The Innocence of the Dead

 2nd February 1944

  I don’t know when they are coming. As each day passes, it seems the sky grows overcast. But Papa always says, ‘ It’s going to be alright’ but I don’t believe him anymore even though I want to. I really want to. Yesterday, I heard my Papa whispering to Mama that our barn stock ran out.  Papa always smiles, though whatever ill fortune befalls us. But Mama, she is not that strong. I hear her sobs even though she always says,’ Dimples, girls don’t cry’.

     It’s been two days since I heard the first gunshot. They were more frequent overnight. Papa said they were hunting boars. But I have never heard of that before. I think he is lying. Yesterday, there were fireworks too.

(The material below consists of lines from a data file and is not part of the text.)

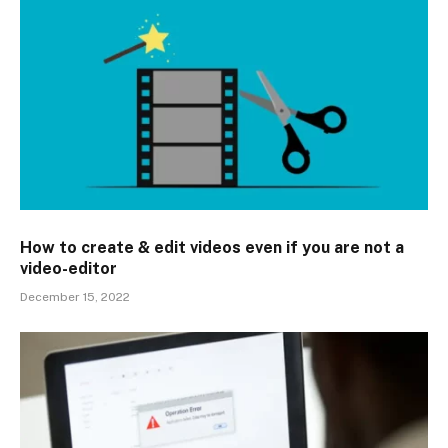
How to create & edit videos even if you are not a
video-editor
December 15, 2022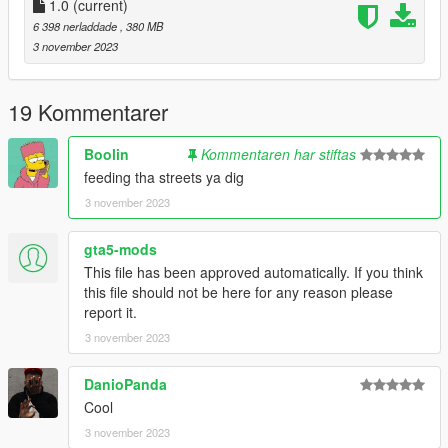
-DRAKO
1.0
(current)
6 398 nerladdade
, 380 MB
"Brormand, du var der selv
3 november 2023
Inde i habez hvor vi solgte ting til hele cellen
Ikke sig det fucking sjældent, når kriminelle ikke laver andet
end at stable
19 Kommentarer
Den her formular
Stabler skejser inde i køkkenet ligesom det' magisk
Boolin
Kommentaren har stiftas
Jeg giver dem dagligvarer
feeding tha streets ya dig
Så jeg har ikke tid til de små göts som er flabet"
3 november 2023
gta5-mods
This file has been approved automatically. If you think
this file should not be here for any reason please
report it.
3 november 2023
DanioPanda
Cool
3 november 2023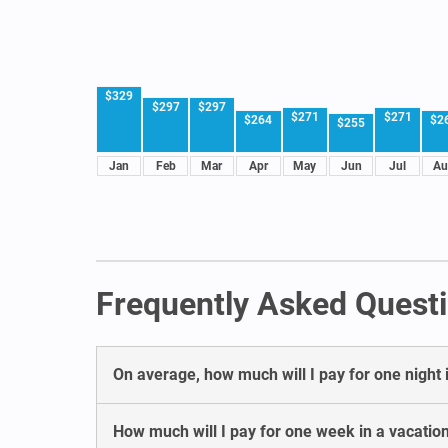
$329
$297
$297
$271
$271
$264
$2
$255
Jan
Feb
Mar
Apr
May
Jun
Jul
Au
Frequently Asked Questi
On average, how much will I pay for one night i
How much will I pay for one week in a vacation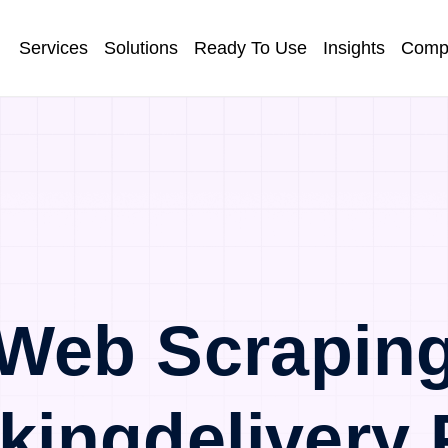
Services
Solutions
Ready To Use
Insights
Comp
Web Scrapin
kingdelivery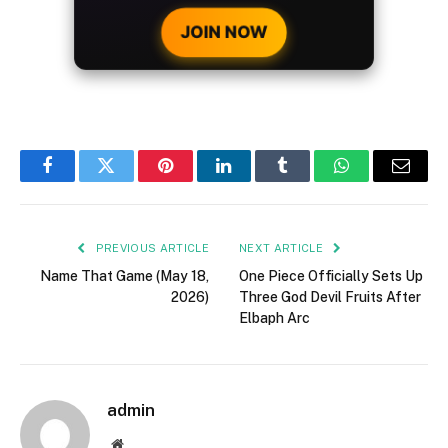
CRYPTO DEPOSIT!
JOIN NOW
Facebook
Twitter
Pinterest
LinkedIn
Tumblr
WhatsApp
Email
PREVIOUS ARTICLE
NEXT ARTICLE
Name That Game (May 18,
One Piece Officially Sets Up
2026)
Three God Devil Fruits After
Elbaph Arc
admin
Website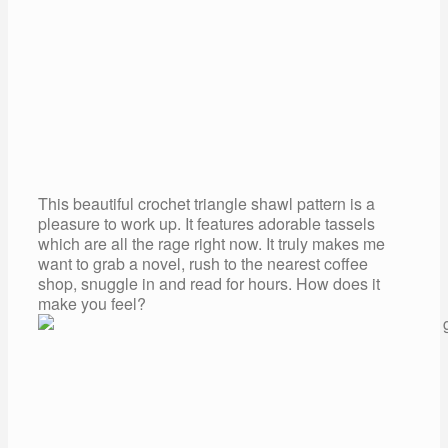
This beautiful crochet triangle shawl pattern is a
pleasure to work up. It features adorable tassels
which are all the rage right now. It truly makes me
want to grab a novel, rush to the nearest coffee
shop, snuggle in and read for hours. How does it
make you feel?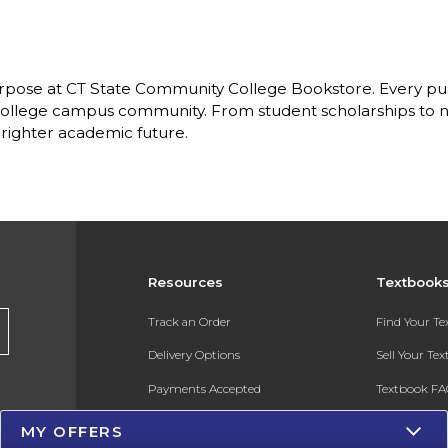
pose at CT State Community College Bookstore. Every purc
llege campus community. From student scholarships to ne
brighter academic future.
Resources
Textbook
Track an Order
Find Your T
Delivery Options
Sell Your Te
Payments Accepted
Textbook FA
Returns
In-Store Pri
MY OFFERS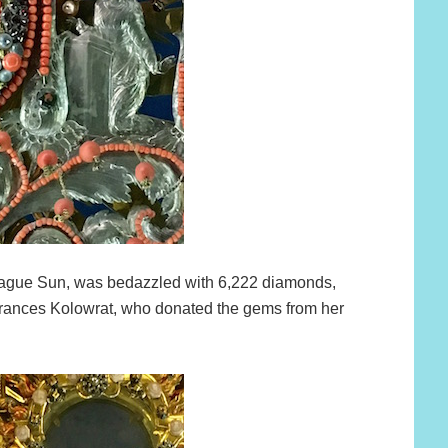
ague Sun, was bedazzled with 6,222 diamonds,
ances Kolowrat, who donated the gems from her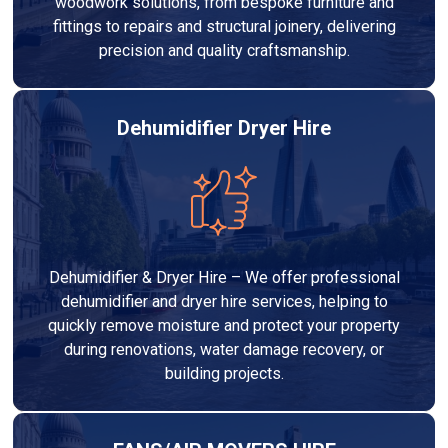
woodwork solutions, from bespoke furniture and
fittings to repairs and structural joinery, delivering
precision and quality craftsmanship.
Dehumidifier Dryer Hire
Dehumidifier & Dryer Hire – We offer professional
dehumidifier and dryer hire services, helping to
quickly remove moisture and protect your property
during renovations, water damage recovery, or
building projects.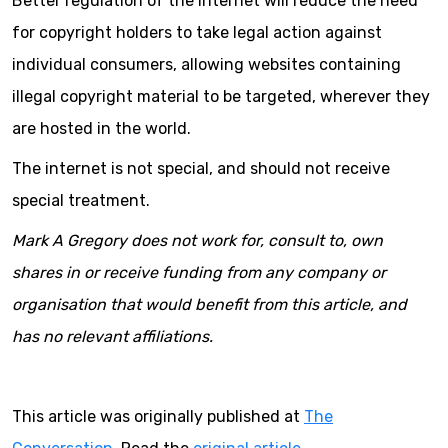
Better regulation of the internet will reduce the need
for copyright holders to take legal action against
individual consumers, allowing websites containing
illegal copyright material to be targeted, wherever they
are hosted in the world.
The internet is not special, and should not receive
special treatment.
Mark A Gregory does not work for, consult to, own
shares in or receive funding from any company or
organisation that would benefit from this article, and
has no relevant affiliations.
This article was originally published at
The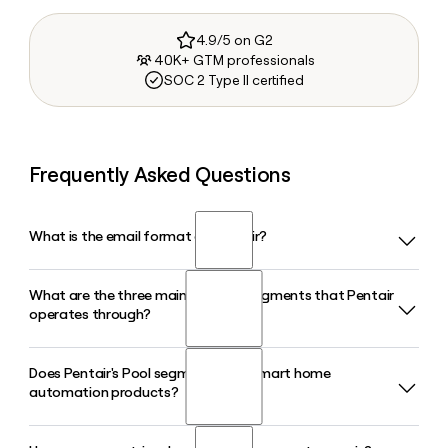
4.9/5 on G2
40K+ GTM professionals
SOC 2 Type II certified
Frequently Asked Questions
What is the email format of Pentair?
What are the three main business segments that Pentair
Pentair uses the first.last format, so Jane Smith would be
operates through?
jane.smith@pentair.com.
Does Pentair's Pool segment offer smart home
Pentair organizes its business into three segments: Pool,
automation products?
Water Solutions, and Flow. The Pool segment focuses on
residential and commercial pool equipment, Water
Solutions handles filtration and treatment, and Flow covers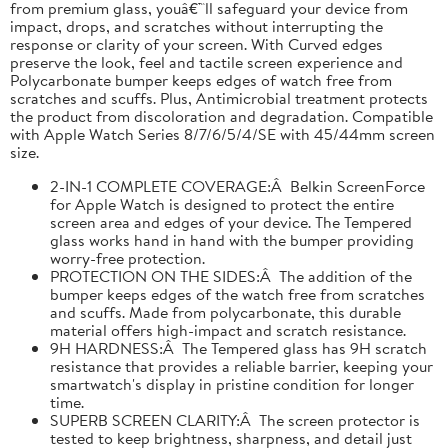
from premium glass, youâ€™ll safeguard your device from
impact, drops, and scratches without interrupting the
response or clarity of your screen. With Curved edges
preserve the look, feel and tactile screen experience and
Polycarbonate bumper keeps edges of watch free from
scratches and scuffs. Plus, Antimicrobial treatment protects
the product from discoloration and degradation. Compatible
with Apple Watch Series 8/7/6/5/4/SE with 45/44mm screen
size.
2-IN-1 COMPLETE COVERAGE:Â Belkin ScreenForce
for Apple Watch is designed to protect the entire
screen area and edges of your device. The Tempered
glass works hand in hand with the bumper providing
worry-free protection.
PROTECTION ON THE SIDES:Â The addition of the
bumper keeps edges of the watch free from scratches
and scuffs. Made from polycarbonate, this durable
material offers high-impact and scratch resistance.
9H HARDNESS:Â The Tempered glass has 9H scratch
resistance that provides a reliable barrier, keeping your
smartwatch's display in pristine condition for longer
time.
SUPERB SCREEN CLARITY:Â The screen protector is
tested to keep brightness, sharpness, and detail just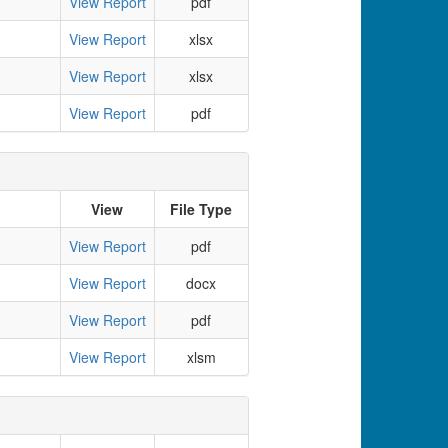
View Report
pdf
View Report
xlsx
View Report
xlsx
View Report
pdf
View
File Type
View Report
pdf
View Report
docx
View Report
pdf
View Report
xlsm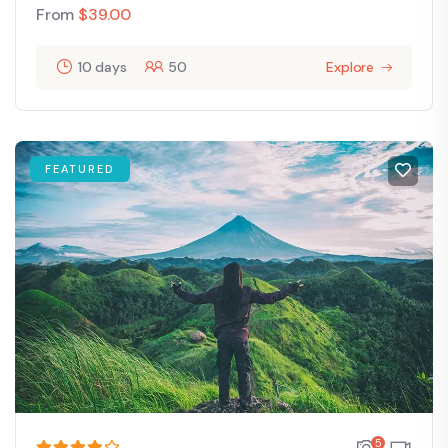
From
$
39.00
10 days
50
Explore
FEATURED
5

    Today, Timothy came back after his evening scout and there was something in his mouth. He was wagging his tail like he had found something when he came to me while I was playing with my favourite doll. She sleeps next to me every night.

     He is the world’s sweetest dog. I fondle him as he bundles off from our wall. Timothy drops a muddy shoe in front of  me and I say, ‘What have you been up to now, Timmy ?’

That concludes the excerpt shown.